In the light of profiling the chicken biodiversity [22], emphasizing the peculiar aspects and traits of the products, the study on the eggshell, albumen and yolk quality is addressed also on stored eggs, representing a powerful tool for correct and useful management of the breeds, and for prospective novel breeding and crosses schemes, also. The aim of this study was to assess the impact of genotypes on the quality changes in eggs during storage by analyzing eggs from ten local purebreds of the Veneto region.

2. Materials and Methods

2.1. Animals and Rearing Conditions

The eggs (800 eggs) laid by ten Italian chicken breeds were considered for the study. White eggshell eggs (Polverara nera – PO-B, Polverara bianca – PO-W, Padovana camosciata – PA-C, Padovana dorata – PA-G and Padovana argentata – PA-S) and tinted eggshell eggs (Millefiori di Lonigo – MF, Pepoi -PP, Ermellinata di Rovigo - ER, Robusta Lionata – RL, Robusta Maculata – RM) were compared. The breeds differ for body weight [23] and plumage colour (Figure 1, Figure 2).
PO-B shows black plumage and PO-W shows white plumage. PA-C has a chamois plumage (light brown feathers with white edge), PA-G has a golden plumage (brown feathers with black edge) and PA-S has a silver plumage (white feathers with black edge). MF shows “multiflower” mosaic plumage, PP has a golden plumage, and ER shows erminate plumage. RM plumage is predominantly white with black extremities in many regions of the body, black feathers of primaries and tail, RL shows a tawny plumage with black feathers of primaries and tail. The white eggshell purebreds are tufted breeds, characterized by the absence of comb, or it is not completely developed, whereas all the tinted eggshell breeds show single comb (Figure 1, Figure 2).

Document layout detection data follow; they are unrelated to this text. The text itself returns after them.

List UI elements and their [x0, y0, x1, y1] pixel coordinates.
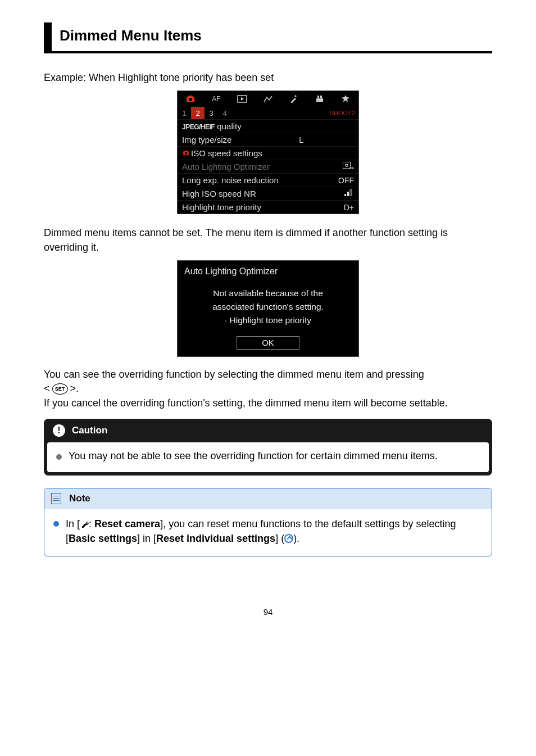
nr-bars-icon — [344, 189, 354, 198]
mymenu-tab-icon — [333, 94, 358, 103]
custom-tab-icon — [307, 94, 333, 103]
set-button-line: < SET >. — [44, 383, 492, 395]
caution-box: ! Caution You may not be able to see the… — [44, 419, 492, 476]
camera-menu-screenshot: AF 1 2 3 4 SHOOT2 JPE — [177, 90, 359, 214]
caution-warning-icon: ! — [53, 424, 65, 437]
bullet-icon — [56, 454, 62, 460]
page-number: 94 — [44, 607, 492, 617]
dialog-title: Auto Lighting Optimizer — [178, 261, 358, 284]
menu-row-htp: Highlight tone priority D+ — [178, 200, 358, 214]
bullet-icon — [53, 521, 59, 527]
explain-dimmed: Dimmed menu items cannot be set. The men… — [44, 225, 492, 255]
note-icon — [51, 493, 61, 504]
svg-point-0 — [189, 98, 192, 101]
note-text: In [: Reset camera], you can reset menu … — [66, 517, 483, 546]
menu-row-prefix: JPEG/HEIF — [182, 123, 215, 131]
page-title-block: Dimmed Menu Items — [44, 22, 492, 53]
page-title: Dimmed Menu Items — [60, 27, 492, 44]
subtab-2: 2 — [191, 107, 205, 119]
set-button-icon: SET — [52, 383, 68, 395]
af-tab-icon: AF — [203, 95, 229, 103]
menu-row-long-exp-nr: Long exp. noise reduction OFF — [178, 173, 358, 187]
menu-top-tabs: AF — [178, 91, 358, 107]
note-header: Note — [44, 488, 492, 509]
note-body: In [: Reset camera], you can reset menu … — [44, 509, 492, 556]
explain-cancel-override: If you cancel the overriding function's … — [44, 396, 492, 410]
menu-row-alo-dimmed: Auto Lighting Optimizer OFF — [178, 160, 358, 173]
svg-rect-11 — [344, 194, 346, 196]
svg-point-7 — [346, 164, 348, 166]
example-caption: Example: When Highlight tone priority ha… — [44, 70, 492, 85]
override-dialog-screenshot: Auto Lighting Optimizer Not available be… — [177, 260, 359, 357]
menu-page-label: SHOOT2 — [330, 107, 358, 119]
caution-text: You may not be able to see the overridin… — [69, 450, 438, 462]
setup-tab-icon — [281, 94, 307, 103]
link-icon[interactable] — [284, 534, 293, 543]
caution-body: You may not be able to see the overridin… — [47, 442, 489, 472]
camera-tab-icon — [178, 94, 203, 103]
playback-tab-icon — [229, 95, 255, 103]
menu-row-img-type: Img type/size L — [178, 133, 358, 146]
svg-rect-10 — [347, 192, 349, 196]
explain-see-override: You can see the overriding function by s… — [44, 367, 492, 382]
menu-row-iso-settings: ISO speed settings — [178, 146, 358, 160]
alo-off-icon: OFF — [343, 162, 354, 171]
menu-row-jpeg-quality: JPEG/HEIF quality — [178, 119, 358, 133]
svg-rect-3 — [320, 96, 322, 98]
svg-rect-9 — [350, 189, 352, 196]
svg-text:OFF: OFF — [349, 166, 354, 170]
svg-point-5 — [185, 152, 187, 155]
svg-rect-4 — [316, 98, 323, 102]
dialog-ok-button: OK — [237, 336, 299, 350]
subtab-3: 3 — [205, 107, 218, 119]
caution-header-label: Caution — [72, 425, 107, 436]
camera-prefix-icon — [182, 150, 190, 156]
caution-header: ! Caution — [44, 419, 492, 442]
dialog-body: Not available because of the associated … — [178, 284, 358, 336]
subtab-4: 4 — [218, 107, 231, 119]
note-header-label: Note — [69, 493, 90, 504]
network-tab-icon — [255, 95, 281, 103]
menu-row-high-iso-nr: High ISO speed NR — [178, 187, 358, 200]
svg-rect-2 — [317, 96, 319, 98]
menu-subtabs: 1 2 3 4 SHOOT2 — [178, 107, 358, 119]
subtab-1: 1 — [178, 107, 191, 119]
note-box: Note In [: Reset camera], you can reset … — [44, 488, 492, 556]
wrench-icon — [80, 519, 89, 528]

All the purebred hens were reared on the same farm and under the same environmental conditions. The hens were reared outdoors, at the Centre for Poultry Biodiversity Conservation in the Veneto region (Ceregnano), in Northern Italy. For the study, the eggs sampled for each breed came from hens of same age (58 weeks). Throughout the last four weeks before the egg collection and sampling, the hen-day egg production ranged from 42 until to 68%, according to the breed. Each breed (50 hens) had free access to outdoor (5 m2/bird) space (equipped with linear drinkers) (average temperature, 19 °C), where the hens stayed throughout the day, and to indoor (4 hens/m2) space (wood shavings and straw litter, with perches and circular feeders; average temperature, 21 °C), mainly used for laying eggs (collective nests) and at night; the area (indoor and outdoor) available to each breed was divided by netting.
The hens were fed a commercial pelleted feed for laying (PG = 16%, ME = 11.5 MJ/kg, Ca = 4.2%, P = 0.6%). The feed consisted mainly of maize and soybean.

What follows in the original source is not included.